思想というモンスター


哲学と思想を対比するとき、思想の領域の広さに絶望する。無限に枝分かれしていく価値観が思想を創る。だから思想の数は無限にある。哲学は一つの原理に収斂していく性質があり、思想は多元的かつ多様的に拡散していく性質をもつ。

人間はこのように生きたほうが良い、社会はこうなるほうが良い、こうなるほうが良いのだから、こうなるべきだ。というふうに思想は語る。善い悪いの善悪や役に立つ立たないの損得、美しい醜いの感性的価値、相対的比較のプラスとマイナスの二極があり、それを思想は語る。絶対的価値と言っても「価値」づけていることに相対比較が隠されている。

思想は怪物である。モンスターだ。魅惑的でもあり高圧的でもある。

個人の信念や美学、信条は主観的であり、それを他者に押し付けなければ主観にとどまるが、思想は客観的に語られ、世界の普遍的真理のごときである。思想を社会的原理に応用したのがイデオロギーだ。イデオロギーとは、機械的なシステムのように社会原理を設計し固定化しようとする思想だ。共産主義、民主主義、自由主義、個人主義(individualism)、…すべてイデオロギーである。

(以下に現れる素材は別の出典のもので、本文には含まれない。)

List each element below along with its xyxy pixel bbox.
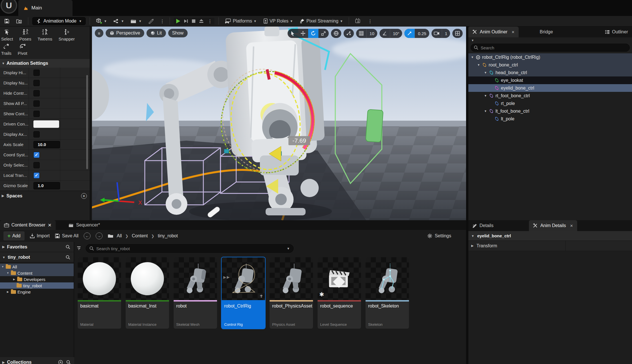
search-icon[interactable] bbox=[66, 245, 70, 249]
add-space-button[interactable]: + bbox=[81, 193, 87, 199]
scale-tool-button[interactable] bbox=[318, 29, 329, 38]
rotation-snap-toggle[interactable] bbox=[380, 29, 390, 38]
tool-select[interactable]: Select bbox=[1, 29, 13, 41]
tool-pivot[interactable]: Pivot bbox=[18, 43, 27, 56]
search-icon[interactable] bbox=[66, 255, 70, 260]
grid-snap-toggle[interactable] bbox=[356, 29, 366, 38]
grid-snap-value[interactable]: 10 bbox=[366, 29, 377, 38]
vp-roles-dropdown[interactable]: VP Roles ▼ bbox=[261, 17, 295, 25]
tool-snapper[interactable]: Snapper bbox=[59, 29, 75, 41]
save-all-button[interactable]: Save All bbox=[55, 233, 79, 238]
frame-skip-button[interactable] bbox=[183, 18, 189, 24]
tree-row-eyelid-bone-ctrl[interactable]: eyelid_bone_ctrl bbox=[468, 84, 632, 92]
driven-controls-swatch[interactable] bbox=[33, 120, 59, 128]
select-tool-button[interactable] bbox=[288, 29, 298, 38]
blueprints-button[interactable]: ▼ bbox=[111, 17, 126, 25]
tree-row-rt-foot-bone-ctrl[interactable]: ▼ rt_foot_bone_ctrl bbox=[468, 92, 632, 100]
editor-mode-dropdown[interactable]: Animation Mode ▼ bbox=[32, 17, 86, 25]
expand-triangle-icon[interactable]: ▶ bbox=[13, 278, 16, 281]
viewport-options-button[interactable]: ≡ bbox=[95, 29, 103, 37]
stop-button[interactable] bbox=[191, 19, 196, 24]
close-icon[interactable]: ✕ bbox=[511, 30, 515, 34]
tab-anim-outliner[interactable]: Anim Outliner ✕ bbox=[468, 27, 519, 37]
checkbox[interactable]: ✓ bbox=[33, 90, 40, 96]
world-local-toggle[interactable] bbox=[331, 29, 341, 38]
tree-row-head-bone-ctrl[interactable]: ▼ head_bone_ctrl bbox=[468, 69, 632, 76]
expand-triangle-icon[interactable]: ▼ bbox=[484, 71, 487, 74]
folder-engine[interactable]: ▶ Engine bbox=[0, 289, 74, 295]
gizmo-scale-input[interactable]: 1.0 bbox=[33, 182, 60, 189]
search-icon[interactable] bbox=[66, 360, 71, 364]
expand-triangle-icon[interactable]: ▼ bbox=[471, 56, 474, 59]
axis-scale-input[interactable]: 10.0 bbox=[33, 141, 60, 148]
tab-bridge[interactable]: Bridge bbox=[536, 27, 557, 37]
move-tool-button[interactable] bbox=[298, 29, 308, 38]
platforms-dropdown[interactable]: Platforms ▼ bbox=[223, 17, 258, 25]
lit-dropdown[interactable]: Lit bbox=[147, 29, 166, 37]
collapse-triangle-icon[interactable]: ▼ bbox=[6, 272, 9, 274]
scale-snap-value[interactable]: 0.25 bbox=[415, 29, 429, 38]
play-options-icon[interactable]: ⋮ bbox=[206, 19, 213, 24]
forward-button[interactable]: → bbox=[96, 232, 103, 239]
viewport-3d[interactable]: -7.69 X ≡ Perspective Lit Show bbox=[92, 27, 466, 220]
add-actor-button[interactable]: ▼ bbox=[94, 17, 109, 25]
chevron-down-icon[interactable]: ▼ bbox=[287, 247, 290, 250]
checkbox[interactable]: ✓ bbox=[33, 80, 40, 86]
asset-search[interactable]: ▼ bbox=[86, 244, 294, 253]
breadcrumb-item-tiny-robot[interactable]: tiny_robot bbox=[158, 233, 178, 238]
asset-tile-robot-skeleton[interactable]: robot_Skeleton Skeleton bbox=[366, 257, 409, 329]
asset-tile-robot-sequence[interactable]: ✱ robot_sequence Level Sequence bbox=[318, 257, 361, 329]
breadcrumb-item-content[interactable]: Content bbox=[132, 233, 148, 238]
tab-content-browser[interactable]: Content Browser ✕ bbox=[0, 220, 56, 230]
checkbox[interactable]: ✓ bbox=[33, 162, 40, 168]
spaces-section-header[interactable]: ▶ Spaces + bbox=[0, 191, 90, 201]
tree-row-rt-pole[interactable]: rt_pole bbox=[468, 100, 632, 107]
back-button[interactable]: ← bbox=[84, 232, 91, 239]
cinematics-button[interactable]: ▼ bbox=[129, 17, 143, 25]
outliner-search[interactable] bbox=[471, 44, 630, 52]
rotation-snap-value[interactable]: 10° bbox=[390, 29, 402, 38]
toolbar-overflow-icon[interactable]: ⋮ bbox=[159, 19, 166, 24]
checkbox[interactable]: ✓ bbox=[33, 111, 40, 117]
checkbox[interactable]: ✓ bbox=[33, 131, 40, 137]
browse-content-button[interactable] bbox=[14, 17, 24, 25]
project-path-header[interactable]: ▼ tiny_robot bbox=[0, 252, 74, 262]
media-capture-button[interactable] bbox=[353, 17, 364, 25]
perspective-dropdown[interactable]: Perspective bbox=[106, 29, 144, 37]
camera-speed-button[interactable] bbox=[432, 29, 442, 38]
tree-row-eye-lookat[interactable]: eye_lookat bbox=[468, 76, 632, 84]
favorites-header[interactable]: ▶ Favorites bbox=[0, 242, 74, 252]
folder-content[interactable]: ▼ Content bbox=[0, 270, 74, 276]
scale-snap-toggle[interactable] bbox=[404, 29, 415, 38]
folder-developers[interactable]: ▶ Developers bbox=[0, 276, 74, 282]
filter-icon[interactable] bbox=[77, 246, 82, 251]
checkbox[interactable]: ✓ bbox=[33, 172, 40, 179]
import-button[interactable]: Import bbox=[30, 233, 50, 238]
details-transform-section[interactable]: ▶ Transform bbox=[468, 241, 632, 251]
tree-row-robot-ctrlrig[interactable]: ▼ robot_CtrlRig (robot_CtrlRig) bbox=[468, 53, 632, 61]
asset-tile-basicmat-inst[interactable]: basicmat_Inst Material Instance bbox=[126, 257, 169, 329]
quad-view-button[interactable] bbox=[452, 29, 463, 38]
rotate-tool-button[interactable] bbox=[308, 29, 318, 38]
tool-tweens[interactable]: Tweens bbox=[37, 29, 52, 41]
tool-poses[interactable]: Poses bbox=[19, 29, 31, 41]
camera-speed-value[interactable]: 1 bbox=[442, 29, 450, 38]
asset-tile-robot[interactable]: robot Skeletal Mesh bbox=[174, 257, 217, 329]
collections-header[interactable]: ▶ Collections bbox=[0, 357, 74, 364]
tree-row-lt-foot-bone-ctrl[interactable]: ▼ lt_foot_bone_ctrl bbox=[468, 107, 632, 115]
toolbar-overflow-icon[interactable]: ⋮ bbox=[367, 19, 374, 24]
pixel-streaming-dropdown[interactable]: Pixel Streaming ▼ bbox=[298, 17, 345, 25]
unreal-logo[interactable]: U bbox=[1, 0, 17, 14]
animation-settings-header[interactable]: ▼ Animation Settings bbox=[0, 59, 90, 68]
breadcrumb-item-all[interactable]: All bbox=[117, 233, 122, 238]
close-icon[interactable]: ✕ bbox=[48, 223, 51, 228]
checkbox[interactable]: ✓ bbox=[33, 100, 40, 107]
checkbox[interactable]: ✓ bbox=[33, 152, 40, 158]
editor-tools-button[interactable] bbox=[146, 17, 156, 25]
details-object-header[interactable]: ▼ eyelid_bone_ctrl bbox=[468, 231, 632, 241]
folder-tiny-robot[interactable]: tiny_robot bbox=[0, 282, 74, 289]
tab-details[interactable]: Details bbox=[468, 220, 497, 231]
collapse-triangle-icon[interactable]: ▼ bbox=[1, 265, 4, 268]
eject-button[interactable] bbox=[198, 19, 204, 24]
tab-main[interactable]: Main bbox=[18, 0, 73, 16]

実存主義、唯物論、唯心論、独我論、そうした一つの原理で世界を正しく解釈できるというのも、私の分類においては思想である。

 

さて、私は個人的な生きかたの美学をもつが、社会はこうなると良いとか社会はこうあるべきだとか、正しい一つの解釈があるとか、人間はこう生きるべきだとか、そういう類のものは私にはない。元からなかったわけではなく、積極的に失っていったといえる。私に思想はない。